*** Records shown ***

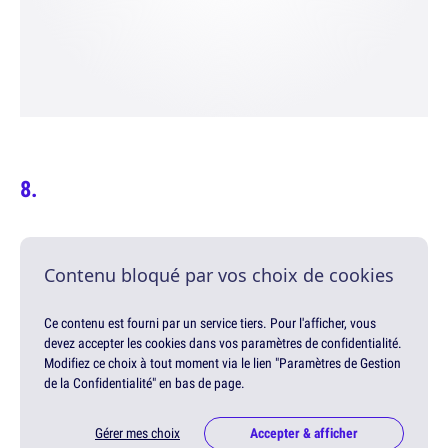
Contenu bloqué par vos choix de cookies
Ce contenu est fourni par un service tiers. Pour l'afficher, vous
devez accepter les cookies dans vos paramètres de confidentialité.
Modifiez ce choix à tout moment via le lien "Paramètres de Gestion
de la Confidentialité" en bas de page.
Gérer mes choix
Accepter & afficher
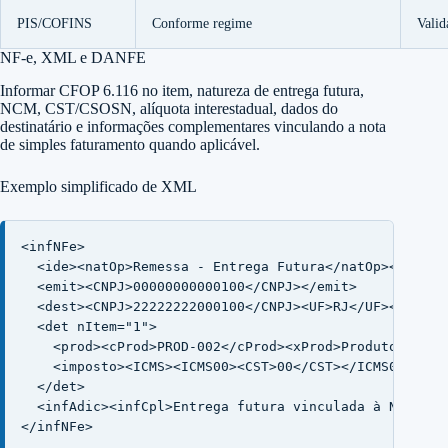
PIS/COFINS
Conforme regime
Vali
NF-e, XML e DANFE
Informar CFOP 6.116 no item, natureza de entrega futura,
NCM, CST/CSOSN, alíquota interestadual, dados do
destinatário e informações complementares vinculando a nota
de simples faturamento quando aplicável.
Exemplo simplificado de XML
<infNFe>

  <ide><natOp>Remessa - Entrega Futura</natOp></ide>

  <emit><CNPJ>00000000000100</CNPJ></emit>

  <dest><CNPJ>22222222000100</CNPJ><UF>RJ</UF></dest>

  <det nItem="1">

    <prod><cProd>PROD-002</cProd><xProd>Produto própr
    <imposto><ICMS><ICMS00><CST>00</CST></ICMS00></IC
  </det>

  <infAdic><infCpl>Entrega futura vinculada à NF-e de
</infNFe>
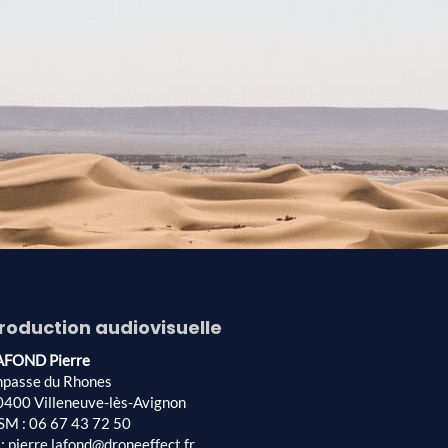
roduction audiovisuelle
AFOND Pierre
mpasse du Rhones
0400 Villeneuve-lès-Avignon
SM : 06 67 43 72 50
: pierre.lafond@droneeffect.fr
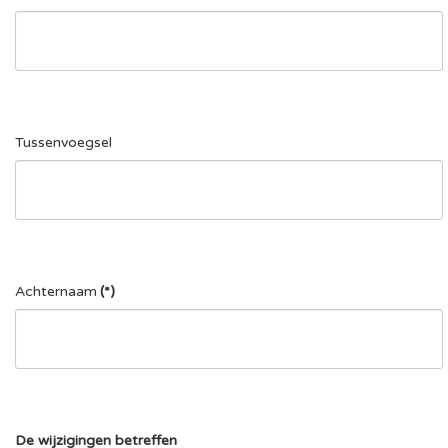
Tussenvoegsel
Achternaam
(*)
De wijzigingen betreffen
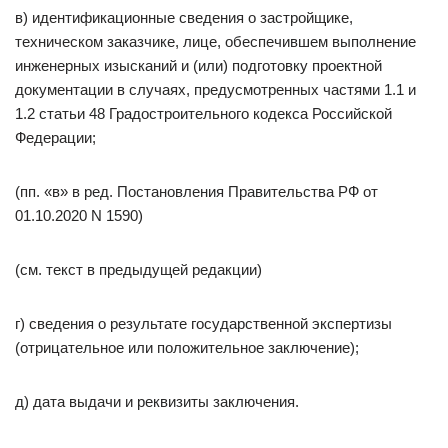
в) идентификационные сведения о застройщике,
техническом заказчике, лице, обеспечившем выполнение
инженерных изысканий и (или) подготовку проектной
документации в случаях, предусмотренных частями 1.1 и
1.2 статьи 48 Градостроительного кодекса Российской
Федерации;
(пп. «в» в ред. Постановления Правительства РФ от
01.10.2020 N 1590)
(см. текст в предыдущей редакции)
г) сведения о результате государственной экспертизы
(отрицательное или положительное заключение);
д) дата выдачи и реквизиты заключения.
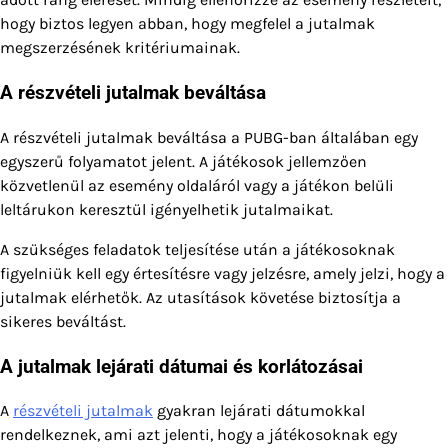
hogy biztos legyen abban, hogy megfelel a jutalmak
megszerzésének kritériumainak.
A részvételi jutalmak beváltása
A részvételi jutalmak beváltása a PUBG-ban általában egy
egyszerű folyamatot jelent. A játékosok jellemzően
közvetlenül az esemény oldaláról vagy a játékon belüli
leltárukon keresztül igényelhetik jutalmaikat.
A szükséges feladatok teljesítése után a játékosoknak
figyelniük kell egy értesítésre vagy jelzésre, amely jelzi, hogy a
jutalmak elérhetők. Az utasítások követése biztosítja a
sikeres beváltást.
A jutalmak lejárati dátumai és korlátozásai
A
részvételi jutalmak
gyakran lejárati dátumokkal
rendelkeznek, ami azt jelenti, hogy a játékosoknak egy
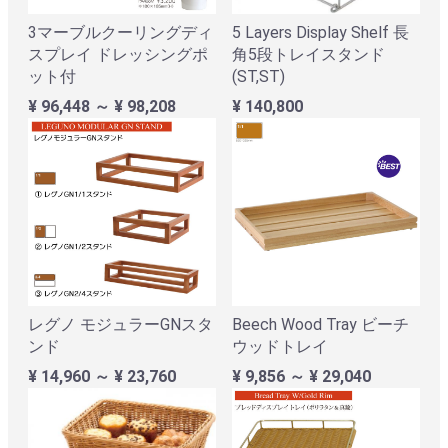
3マーブルクーリングディ
5 Layers Display Shelf 長
スプレイ ドレッシングポ
角5段トレイスタンド
ット付
(ST,ST)
¥ 96,448 ～ ¥ 98,208
¥ 140,800
レグノ モジュラーGNスタ
Beech Wood Tray ビーチ
ンド
ウッドトレイ
¥ 14,960 ～ ¥ 23,760
¥ 9,856 ～ ¥ 29,040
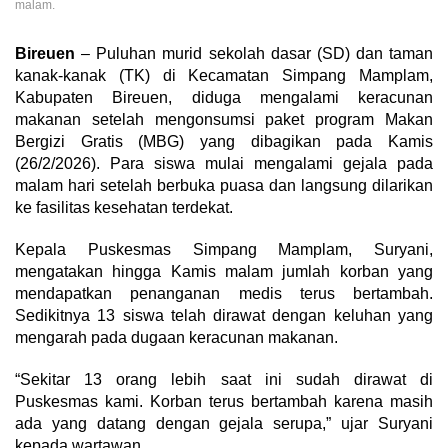
malam.
Bireuen
– Puluhan murid sekolah dasar (SD) dan taman
kanak-kanak (TK) di Kecamatan Simpang Mamplam,
Kabupaten Bireuen, diduga mengalami keracunan
makanan setelah mengonsumsi paket program Makan
Bergizi Gratis (MBG) yang dibagikan pada Kamis
(26/2/2026). Para siswa mulai mengalami gejala pada
malam hari setelah berbuka puasa dan langsung dilarikan
ke fasilitas kesehatan terdekat.
Kepala Puskesmas Simpang Mamplam, Suryani,
mengatakan hingga Kamis malam jumlah korban yang
mendapatkan penanganan medis terus bertambah.
Sedikitnya 13 siswa telah dirawat dengan keluhan yang
mengarah pada dugaan keracunan makanan.
“Sekitar 13 orang lebih saat ini sudah dirawat di
Puskesmas kami. Korban terus bertambah karena masih
ada yang datang dengan gejala serupa,” ujar Suryani
kepada wartawan.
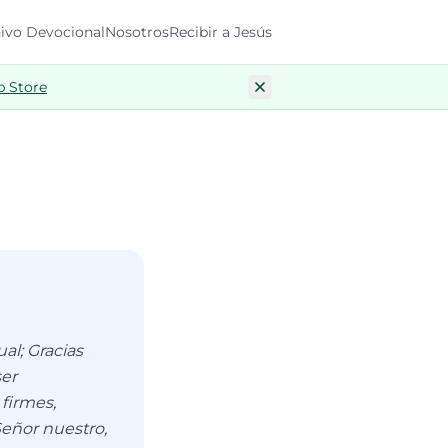
ivo Devocional
Nosotros
Recibir a Jesús
p Store
al; Gracias
ser
firmes,
Señor nuestro,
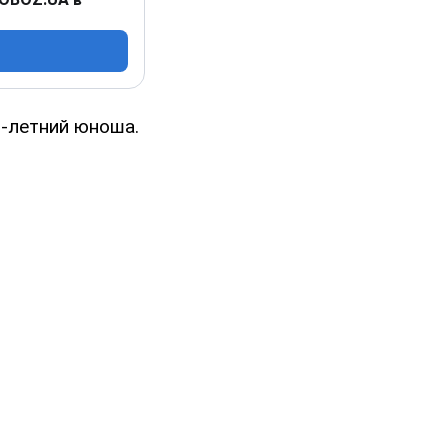
8-летний юноша.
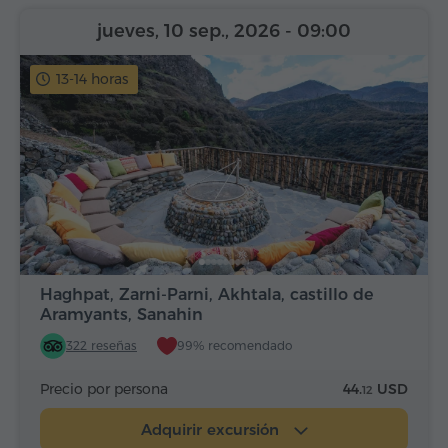
jueves, 10 sep., 2026
- 09:00
13-14 horas
Haghpat, Zarni-Parni, Akhtala, castillo de
Aramyants, Sanahin
322 reseñas
99% recomendado
Precio por persona
44.
USD
12
Adquirir excursión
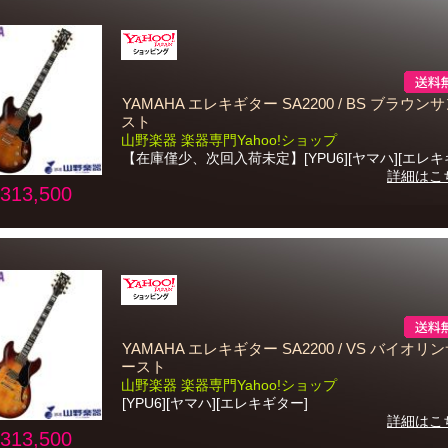
YAMAHA エレキギター SA2200 / BS ブラウン
スト
山野楽器 楽器専門Yahoo!ショップ
【在庫僅少、次回入荷未定】[YPU6][ヤマハ][エレキ
詳細はこ
313,500
YAMAHA エレキギター SA2200 / VS バイオリ
ースト
山野楽器 楽器専門Yahoo!ショップ
[YPU6][ヤマハ][エレキギター]
詳細はこ
313,500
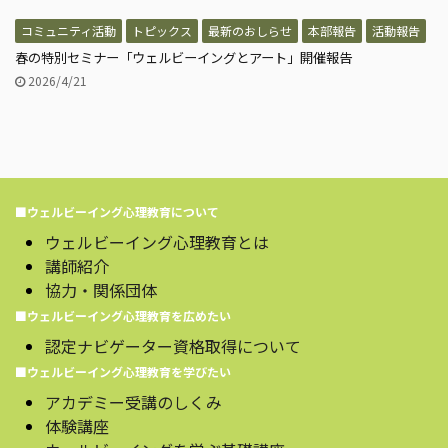
コミュニティ活動
トピックス
最新のおしらせ
本部報告
活動報告
春の特別セミナー「ウェルビーイングとアート」開催報告
2026/4/21
■ウェルビーイング心理教育について
ウェルビーイング心理教育とは
講師紹介
協力・関係団体
■ウェルビーイング心理教育を広めたい
認定ナビゲーター資格取得について
■ウェルビーイング心理教育を学びたい
アカデミー受講のしくみ
体験講座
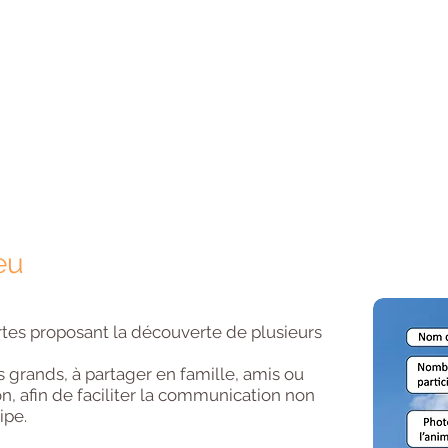
eu
tes proposant la découverte de plusieurs
es grands, à partager en famille, amis ou
n, afin de faciliter la communication non
ipe.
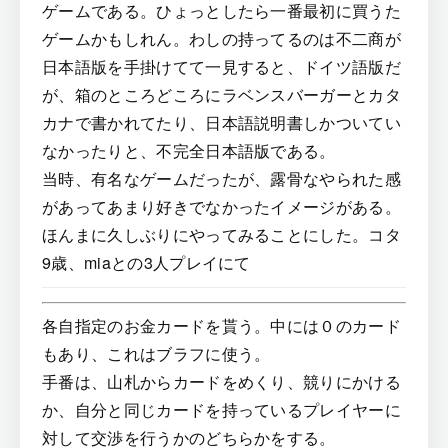
ゲームである。ひょっとしたら一番最初に買うた
ゲームかもしれん。わしの持ってるのは不二商が
日本語版を手掛けてて一見すると、ドイツ語版だ
が、箱のところどころにラベンスバーガーとカタ
カナで書かれてたり、日本語説明書しかついてい
なかったりと、不完全日本語版である。
当時、有名なゲームだったが、露骨なやられた感
があってあまり好きでなかったイメージがある。
ほんまに久しぶりにやってみることにした。コタ
9歳、miaとの3人プレイにて
各自指定のお金カードを貰う。中には０のカード
もあり、これはブラフに使う。
手番は、山札からカードをめくり、競りにかける
か、自分と同じカードを持っているプレイヤーに
対して交渉を行うかのどちらかをする。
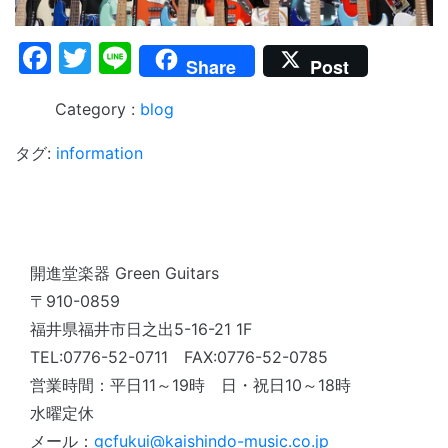
Facebook
Twitter
Line
Share
Post
blog
タグ:
information
開進堂楽器 Green Guitars
〒910-0859
福井県福井市日之出5-16-21 1F
TEL:0776-52-0711 FAX:0776-52-0785
営業時間：平日11～19時 日・祝日10～18時
水曜定休
メール：
gcfukui@kaishindo-music.co.jp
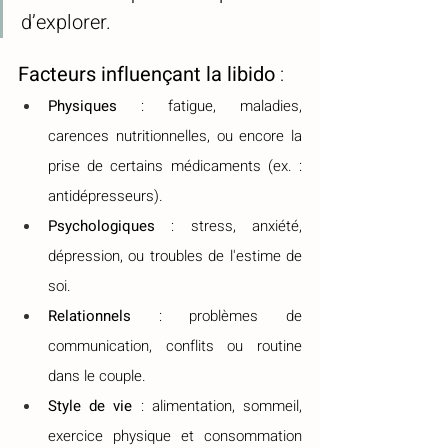
d’explorer.
Facteurs influençant la libido
 :
Physiques
 : fatigue, maladies, 
carences nutritionnelles, ou encore la 
prise de certains médicaments (ex. : 
antidépresseurs).
Psychologiques
 : stress, anxiété, 
dépression, ou troubles de l'estime de 
soi.
Relationnels
 : problèmes de 
communication, conflits ou routine 
dans le couple.
Style de vie
 : alimentation, sommeil, 
exercice physique et consommation 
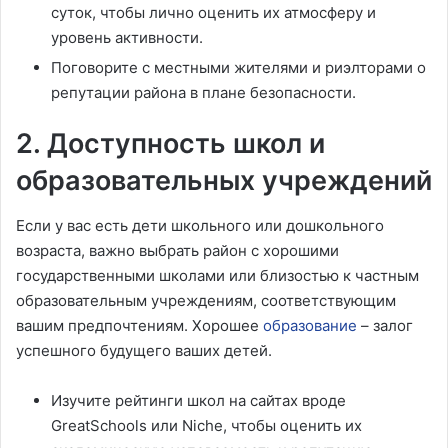
суток, чтобы лично оценить их атмосферу и
уровень активности.
Поговорите с местными жителями и риэлторами о
репутации района в плане безопасности.
2. Доступность школ и
образовательных учреждений
Если у вас есть дети школьного или дошкольного
возраста, важно выбрать район с хорошими
государственными школами или близостью к частным
образовательным учреждениям, соответствующим
вашим предпочтениям. Хорошее
образование
– залог
успешного будущего ваших детей.
Изучите рейтинги школ на сайтах вроде
GreatSchools или Niche, чтобы оценить их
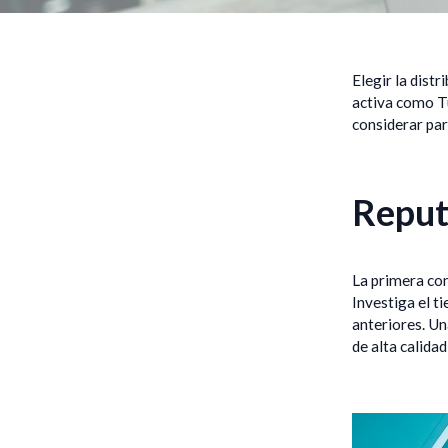
Elegir la dist
activa como Tu
considerar pa
Reput
La primera con
Investiga el t
anteriores. Un
de alta calidad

*** End of Records shown ***

With the pictures omitted, print each line of the data above precisely as given.

Contenu bloqué par vos choix de cookies
Ce contenu est fourni par un service tiers. Pour l'afficher, vous
devez accepter les cookies dans vos paramètres de confidentialité.
Modifiez ce choix à tout moment via le lien "Paramètres de Gestion
de la Confidentialité" en bas de page.
Gérer mes choix
Accepter & afficher
PIS/COFINS
Conforme regime
Vali
NF-e, XML e DANFE
Informar CFOP 6.116 no item, natureza de entrega futura,
NCM, CST/CSOSN, alíquota interestadual, dados do
destinatário e informações complementares vinculando a nota
de simples faturamento quando aplicável.
Exemplo simplificado de XML
<infNFe>

  <ide><natOp>Remessa - Entrega Futura</natOp></ide>

  <emit><CNPJ>00000000000100</CNPJ></emit>

  <dest><CNPJ>22222222000100</CNPJ><UF>RJ</UF></dest>

  <det nItem="1">

    <prod><cProd>PROD-002</cProd><xProd>Produto própr
    <imposto><ICMS><ICMS00><CST>00</CST></ICMS00></IC
  </det>

  <infAdic><infCpl>Entrega futura vinculada à NF-e de
</infNFe>
roduction audiovisuelle
AFOND Pierre
mpasse du Rhones
0400 Villeneuve-lès-Avignon
SM : 06 67 43 72 50
: pierre.lafond@droneeffect.fr
Tussenvoegsel
Achternaam
(*)
De wijzigingen betreffen
в) идентификационные сведения о застройщике,
техническом заказчике, лице, обеспечившем выполнение
инженерных изысканий и (или) подготовку проектной
документации в случаях, предусмотренных частями 1.1 и
1.2 статьи 48 Градостроительного кодекса Российской
Федерации;
(пп. «в» в ред. Постановления Правительства РФ от
01.10.2020 N 1590)
(см. текст в предыдущей редакции)
г) сведения о результате государственной экспертизы
(отрицательное или положительное заключение);
д) дата выдачи и реквизиты заключения.
hogy biztos legyen abban, hogy megfelel a jutalmak
megszerzésének kritériumainak.
A részvételi jutalmak beváltása
A részvételi jutalmak beváltása a PUBG-ban általában egy
egyszerű folyamatot jelent. A játékosok jellemzően
közvetlenül az esemény oldaláról vagy a játékon belüli
leltárukon keresztül igényelhetik jutalmaikat.
A szükséges feladatok teljesítése után a játékosoknak
figyelniük kell egy értesítésre vagy jelzésre, amely jelzi, hogy a
jutalmak elérhetők. Az utasítások követése biztosítja a
sikeres beváltást.
A jutalmak lejárati dátumai és korlátozásai
A
részvételi jutalmak
gyakran lejárati dátumokkal
rendelkeznek, ami azt jelenti, hogy a játékosoknak egy
3マーブルクーリングディ
5 Layers Display Shelf 長
スプレイ ドレッシングポ
角5段トレイスタンド
ット付
(ST,ST)
¥ 96,448 ～ ¥ 98,208
¥ 140,800
レグノ モジュラーGNスタ
Beech Wood Tray ビーチ
ンド
ウッドトレイ
¥ 14,960 ～ ¥ 23,760
¥ 9,856 ～ ¥ 29,040
malam.
Bireuen
– Puluhan murid sekolah dasar (SD) dan taman
kanak-kanak (TK) di Kecamatan Simpang Mamplam,
Kabupaten Bireuen, diduga mengalami keracunan
makanan setelah mengonsumsi paket program Makan
Bergizi Gratis (MBG) yang dibagikan pada Kamis
(26/2/2026). Para siswa mulai mengalami gejala pada
malam hari setelah berbuka puasa dan langsung dilarikan
ke fasilitas kesehatan terdekat.
Kepala Puskesmas Simpang Mamplam, Suryani,
mengatakan hingga Kamis malam jumlah korban yang
mendapatkan penanganan medis terus bertambah.
Sedikitnya 13 siswa telah dirawat dengan keluhan yang
mengarah pada dugaan keracunan makanan.
“Sekitar 13 orang lebih saat ini sudah dirawat di
Puskesmas kami. Korban terus bertambah karena masih
ada yang datang dengan gejala serupa,” ujar Suryani
kepada wartawan.
ivo Devocional
Nosotros
Recibir a Jesús
p Store
al; Gracias
ser
firmes,
Señor nuestro,
8-летний юноша.
jueves, 10 sep., 2026
- 09:00
13-14 horas
Haghpat, Zarni-Parni, Akhtala, castillo de
Aramyants, Sanahin
322 reseñas
99% recomendado
Precio por persona
44.
USD
12
Adquirir excursión
YAMAHA エレキギター SA2200 / BS ブラウン
スト
山野楽器 楽器専門Yahoo!ショップ
【在庫僅少、次回入荷未定】[YPU6][ヤマハ][エレキ
詳細はこ
313,500
YAMAHA エレキギター SA2200 / VS バイオリ
ースト
山野楽器 楽器専門Yahoo!ショップ
[YPU6][ヤマハ][エレキギター]
詳細はこ
313,500
コミュニティ活動
トピックス
最新のおしらせ
本部報告
活動報告
春の特別セミナー「ウェルビーイングとアート」開催報告
2026/4/21
■ウェルビーイング心理教育について
ウェルビーイング心理教育とは
講師紹介
協力・関係団体
■ウェルビーイング心理教育を広めたい
認定ナビゲーター資格取得について
■ウェルビーイング心理教育を学びたい
アカデミー受講のしくみ
体験講座
eu
tes proposant la découverte de plusieurs
es grands, à partager en famille, amis ou
n, afin de faciliter la communication non
ipe.
ゲームである。ひょっとしたら一番最初に買うた
ゲームかもしれん。わしの持ってるのは不二商が
日本語版を手掛けてて一見すると、ドイツ語版だ
が、箱のところどころにラベンスバーガーとカタ
カナで書かれてたり、日本語説明書しかついてい
なかったりと、不完全日本語版である。
当時、有名なゲームだったが、露骨なやられた感
があってあまり好きでなかったイメージがある。
ほんまに久しぶりにやってみることにした。コタ
9歳、miaとの3人プレイにて
各自指定のお金カードを貰う。中には０のカード
もあり、これはブラフに使う。
手番は、山札からカードをめくり、競りにかける
か、自分と同じカードを持っているプレイヤーに
対して交渉を行うかのどちらかをする。
Facebook
Twitter
Line
Share
Post
blog
タグ:
information
開進堂楽器 Green Guitars
〒910-0859
福井県福井市日之出5-16-21 1F
TEL:0776-52-0711 FAX:0776-52-0785
営業時間：平日11～19時 日・祝日10～18時
水曜定休
メール：
gcfukui@kaishindo-music.co.jp
d’explorer.
Facteurs influençant la libido
 :
Physiques
 : fatigue, maladies, 
carences nutritionnelles, ou encore la 
prise de certains médicaments (ex. : 
antidépresseurs).
Psychologiques
 : stress, anxiété, 
dépression, ou troubles de l'estime de 
soi.
Relationnels
 : problèmes de 
communication, conflits ou routine 
dans le couple.
Style de vie
 : alimentation, sommeil, 
exercice physique et consommation 
суток, чтобы лично оценить их атмосферу и
уровень активности.
Поговорите с местными жителями и риэлторами о
репутации района в плане безопасности.
2. Доступность школ и
образовательных учреждений
Если у вас есть дети школьного или дошкольного
возраста, важно выбрать район с хорошими
государственными школами или близостью к частным
образовательным учреждениям, соответствующим
вашим предпочтениям. Хорошее
образование
– залог
успешного будущего ваших детей.
Изучите рейтинги школ на сайтах вроде
GreatSchools или Niche, чтобы оценить их
Elegir la dist
activa como Tu
considerar pa
Reput
La primera con
Investiga el t
anteriores. Un
de alta calidad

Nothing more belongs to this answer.